Somos uma nação dotada de grandes vantagens energéticas, poucas nações do mundo apresentam um potencial tão elevado como a brasileira, somos dotados de energia variada e dotada de grande conhecimento nesta área, ou seja, estamos vivendo um momento imprescindível para aproveitar essas oportunidades, reduzindo as dívidas sociais acumuladas à muitos séculos, construindo políticas públicas que possibilitem investimentos em educação, saúde e bem-estar social, desta forma, impulsionando os dispêndios em ciência e tecnologia, fundamentais para a construção de uma sociedade desenvolvida, mais igualitária e com maior autonomia no cenário internacional.

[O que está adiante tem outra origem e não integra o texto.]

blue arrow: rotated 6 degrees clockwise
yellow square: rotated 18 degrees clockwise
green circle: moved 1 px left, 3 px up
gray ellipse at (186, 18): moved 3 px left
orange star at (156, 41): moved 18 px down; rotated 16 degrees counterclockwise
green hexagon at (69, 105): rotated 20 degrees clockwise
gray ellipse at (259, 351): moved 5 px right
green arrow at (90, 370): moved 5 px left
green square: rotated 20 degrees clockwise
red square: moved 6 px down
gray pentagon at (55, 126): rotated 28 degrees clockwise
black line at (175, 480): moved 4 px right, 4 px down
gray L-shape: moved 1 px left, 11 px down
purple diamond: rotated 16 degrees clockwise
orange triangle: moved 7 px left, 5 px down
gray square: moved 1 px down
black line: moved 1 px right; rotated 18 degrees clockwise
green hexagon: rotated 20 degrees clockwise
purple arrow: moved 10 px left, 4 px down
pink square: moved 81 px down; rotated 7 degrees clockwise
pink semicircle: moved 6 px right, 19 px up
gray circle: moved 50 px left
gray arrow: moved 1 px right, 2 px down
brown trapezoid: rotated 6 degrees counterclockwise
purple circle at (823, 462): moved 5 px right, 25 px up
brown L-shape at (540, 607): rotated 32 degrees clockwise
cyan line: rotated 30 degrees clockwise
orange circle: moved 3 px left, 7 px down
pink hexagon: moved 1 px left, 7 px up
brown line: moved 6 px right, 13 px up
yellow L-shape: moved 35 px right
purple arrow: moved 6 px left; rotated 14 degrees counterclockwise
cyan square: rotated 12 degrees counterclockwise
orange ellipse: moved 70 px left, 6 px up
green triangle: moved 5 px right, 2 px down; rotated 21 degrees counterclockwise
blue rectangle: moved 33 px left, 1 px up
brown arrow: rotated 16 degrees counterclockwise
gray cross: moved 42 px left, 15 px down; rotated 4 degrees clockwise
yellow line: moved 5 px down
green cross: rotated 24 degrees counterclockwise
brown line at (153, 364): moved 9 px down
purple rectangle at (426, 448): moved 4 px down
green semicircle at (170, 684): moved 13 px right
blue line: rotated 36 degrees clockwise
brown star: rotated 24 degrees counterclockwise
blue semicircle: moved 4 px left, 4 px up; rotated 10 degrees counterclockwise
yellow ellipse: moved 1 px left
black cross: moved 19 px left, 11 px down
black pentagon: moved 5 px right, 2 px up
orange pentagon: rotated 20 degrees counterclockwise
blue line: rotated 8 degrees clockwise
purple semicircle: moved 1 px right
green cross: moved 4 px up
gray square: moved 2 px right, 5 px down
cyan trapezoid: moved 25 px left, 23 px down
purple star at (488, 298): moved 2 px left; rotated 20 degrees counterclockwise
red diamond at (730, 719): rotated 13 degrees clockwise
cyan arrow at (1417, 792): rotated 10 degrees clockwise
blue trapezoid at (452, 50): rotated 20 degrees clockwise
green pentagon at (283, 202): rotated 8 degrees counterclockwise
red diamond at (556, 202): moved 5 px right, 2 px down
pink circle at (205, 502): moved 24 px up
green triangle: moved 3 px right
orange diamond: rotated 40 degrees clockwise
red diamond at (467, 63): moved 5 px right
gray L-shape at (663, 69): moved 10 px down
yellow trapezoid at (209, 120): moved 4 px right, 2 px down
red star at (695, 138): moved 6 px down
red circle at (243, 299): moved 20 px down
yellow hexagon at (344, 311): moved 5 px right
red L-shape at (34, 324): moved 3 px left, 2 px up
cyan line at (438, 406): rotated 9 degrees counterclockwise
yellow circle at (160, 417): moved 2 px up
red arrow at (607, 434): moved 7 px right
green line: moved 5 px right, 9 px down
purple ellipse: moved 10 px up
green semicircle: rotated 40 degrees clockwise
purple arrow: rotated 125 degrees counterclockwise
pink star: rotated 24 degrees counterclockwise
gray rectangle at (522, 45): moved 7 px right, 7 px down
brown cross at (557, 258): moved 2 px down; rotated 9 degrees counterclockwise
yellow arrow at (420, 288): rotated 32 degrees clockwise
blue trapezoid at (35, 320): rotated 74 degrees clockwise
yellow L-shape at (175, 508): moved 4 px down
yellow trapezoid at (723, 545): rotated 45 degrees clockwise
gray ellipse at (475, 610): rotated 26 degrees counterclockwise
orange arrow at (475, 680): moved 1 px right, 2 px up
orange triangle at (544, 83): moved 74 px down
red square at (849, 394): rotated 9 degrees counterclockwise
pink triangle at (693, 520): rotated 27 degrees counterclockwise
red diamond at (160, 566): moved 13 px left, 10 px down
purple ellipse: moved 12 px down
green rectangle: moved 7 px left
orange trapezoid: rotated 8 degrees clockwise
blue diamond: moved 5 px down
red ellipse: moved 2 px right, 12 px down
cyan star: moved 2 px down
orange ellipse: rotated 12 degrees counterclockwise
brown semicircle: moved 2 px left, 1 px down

Mas percebemos que essa transformação energética apresenta grandes dificuldades estruturais, embora percebamos que a sociedade global esteja percebendo os graves desequilíbrios no meio ambiente, as alterações climáticas, o calor exagerado, o crescimento de maremotos e tsunamis, mas é imprescindível destacar que muitos setores grupos sociais e econômicos ganham com este modelo econômico e produtivo, desta forma, utilizam seu forte poderia financeiro para impedir alterações que podem reduzir seus ganhos substanciais.

Se compararmos os valores prometidos para os países desenvolvidos nos grandes fóruns internacionais na casa dos 100 bilhões de dólares para combater os impactos do aquecimento global, percebemos que essa quantia é imensamente menor do que os dispêndios das nações desenvolvidas para financiar a indústria bélica, cujos gastos militares está na casa dos 2 trilhões de dólares, recursos que poderiam retirar, em definitivo, mais de 800 milhões de pessoas que passam fome na sociedade global, segundo dados atualizados pela Organização das Nações Unidas (ONU).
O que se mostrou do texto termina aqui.